4. Conclusion and Practical Application
This work successfully establishes a data-driven framework for the rapid and accurate prediction of EV battery pack safety under side pole collision conditions. The methodology bridges high-fidelity physics-based simulation with efficient machine learning, creating a powerful tool for design evaluation and risk assessment.
The key conclusions are as follows:
- The integration of optimized sampling, physics-informed feature engineering (kinetic energy, velocity components), and correlation analysis is crucial for building an effective predictive model for EV battery pack response.
- Among the tested algorithms, the Support Vector Machine (SVM) model delivered the highest prediction accuracy on clean data, making it ideal for scenarios where precision is paramount and data quality is high.
- The Back Propagation Neural Network (BPNN) demonstrated superior robustness when the training data contained significant noise. This resilience is highly valuable for practical engineering applications involving data variability or uncertainty.
- The Random Forest (RF) model offered a strong balance between accuracy, training speed, and interpretability (through feature importance scores), suitable for rapid prototyping and understanding parameter influences on EV battery pack safety.
The developed models can instantly predict critical intrusion metrics—side wall deformation and internal jellyroll compression—from simple inputs: collision location, energy, and velocity components. This allows engineers to:
- Perform rapid virtual safety sweeps across a wide range of collision scenarios.

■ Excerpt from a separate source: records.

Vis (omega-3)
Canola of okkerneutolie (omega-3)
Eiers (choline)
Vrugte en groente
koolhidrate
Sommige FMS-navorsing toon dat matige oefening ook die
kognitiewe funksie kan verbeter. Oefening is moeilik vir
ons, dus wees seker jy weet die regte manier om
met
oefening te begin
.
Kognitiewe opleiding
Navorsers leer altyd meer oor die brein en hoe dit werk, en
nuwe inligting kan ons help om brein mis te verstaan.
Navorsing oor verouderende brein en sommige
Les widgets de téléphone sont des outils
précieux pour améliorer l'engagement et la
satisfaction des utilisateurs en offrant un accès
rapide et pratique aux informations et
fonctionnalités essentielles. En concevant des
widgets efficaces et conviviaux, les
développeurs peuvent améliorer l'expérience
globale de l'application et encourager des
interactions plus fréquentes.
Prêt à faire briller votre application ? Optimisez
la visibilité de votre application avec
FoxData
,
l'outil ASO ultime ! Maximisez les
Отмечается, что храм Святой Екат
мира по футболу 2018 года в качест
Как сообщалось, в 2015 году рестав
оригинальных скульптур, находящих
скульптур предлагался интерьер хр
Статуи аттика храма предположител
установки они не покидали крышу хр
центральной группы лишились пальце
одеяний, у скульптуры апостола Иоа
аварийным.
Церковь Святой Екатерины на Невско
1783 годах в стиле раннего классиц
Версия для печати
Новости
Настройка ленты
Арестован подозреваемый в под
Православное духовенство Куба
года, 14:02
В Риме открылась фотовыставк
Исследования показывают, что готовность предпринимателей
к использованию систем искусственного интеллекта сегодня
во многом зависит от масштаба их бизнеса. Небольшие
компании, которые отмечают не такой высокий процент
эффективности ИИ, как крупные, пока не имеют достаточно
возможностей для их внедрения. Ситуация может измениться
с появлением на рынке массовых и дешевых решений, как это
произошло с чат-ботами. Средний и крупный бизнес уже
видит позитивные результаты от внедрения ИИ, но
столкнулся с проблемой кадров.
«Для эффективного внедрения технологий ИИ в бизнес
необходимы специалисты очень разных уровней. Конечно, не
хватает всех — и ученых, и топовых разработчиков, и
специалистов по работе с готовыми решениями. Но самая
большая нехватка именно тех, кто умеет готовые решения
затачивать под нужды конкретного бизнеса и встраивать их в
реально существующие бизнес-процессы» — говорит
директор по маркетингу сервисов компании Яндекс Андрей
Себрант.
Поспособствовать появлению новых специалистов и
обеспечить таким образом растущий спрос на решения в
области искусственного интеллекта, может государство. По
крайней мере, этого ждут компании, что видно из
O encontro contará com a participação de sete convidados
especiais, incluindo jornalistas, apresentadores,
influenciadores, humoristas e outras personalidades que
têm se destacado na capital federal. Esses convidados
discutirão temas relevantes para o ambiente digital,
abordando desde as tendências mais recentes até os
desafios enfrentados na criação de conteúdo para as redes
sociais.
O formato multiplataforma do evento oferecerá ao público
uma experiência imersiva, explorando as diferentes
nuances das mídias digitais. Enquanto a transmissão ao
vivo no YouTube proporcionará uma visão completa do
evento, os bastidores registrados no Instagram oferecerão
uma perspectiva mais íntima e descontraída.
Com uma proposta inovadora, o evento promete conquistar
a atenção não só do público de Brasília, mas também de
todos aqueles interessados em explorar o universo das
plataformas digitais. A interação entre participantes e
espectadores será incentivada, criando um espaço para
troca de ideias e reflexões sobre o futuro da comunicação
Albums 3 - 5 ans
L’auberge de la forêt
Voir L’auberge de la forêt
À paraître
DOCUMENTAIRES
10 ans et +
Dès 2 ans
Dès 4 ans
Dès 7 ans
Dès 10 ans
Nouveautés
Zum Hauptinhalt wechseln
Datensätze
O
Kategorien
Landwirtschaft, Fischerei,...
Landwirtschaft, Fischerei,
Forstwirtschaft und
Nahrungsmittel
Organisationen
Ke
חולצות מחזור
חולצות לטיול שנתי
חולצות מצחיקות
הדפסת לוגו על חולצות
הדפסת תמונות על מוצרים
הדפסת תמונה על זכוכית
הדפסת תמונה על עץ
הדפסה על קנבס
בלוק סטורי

- Identify high-risk boundary conditions for a given EV battery pack design.
- Integrate the model into broader vehicle safety system simulations or optimization loops.
- Potentially support real-time risk assessment in advanced vehicle safety systems.
The framework is inherently flexible. While demonstrated on a specific EV battery pack architecture, the approach can be extended to other pack geometries, cell formats, and even different impact modes (e.g., underbody impact, frontal corner impact) by generating appropriate simulation datasets. Future work will focus on expanding the dataset diversity, incorporating multi-physics responses such as short-circuit prediction directly, and integrating the model into full-vehicle safety assessment toolchains to further enhance the development of crashworthy electric vehicles.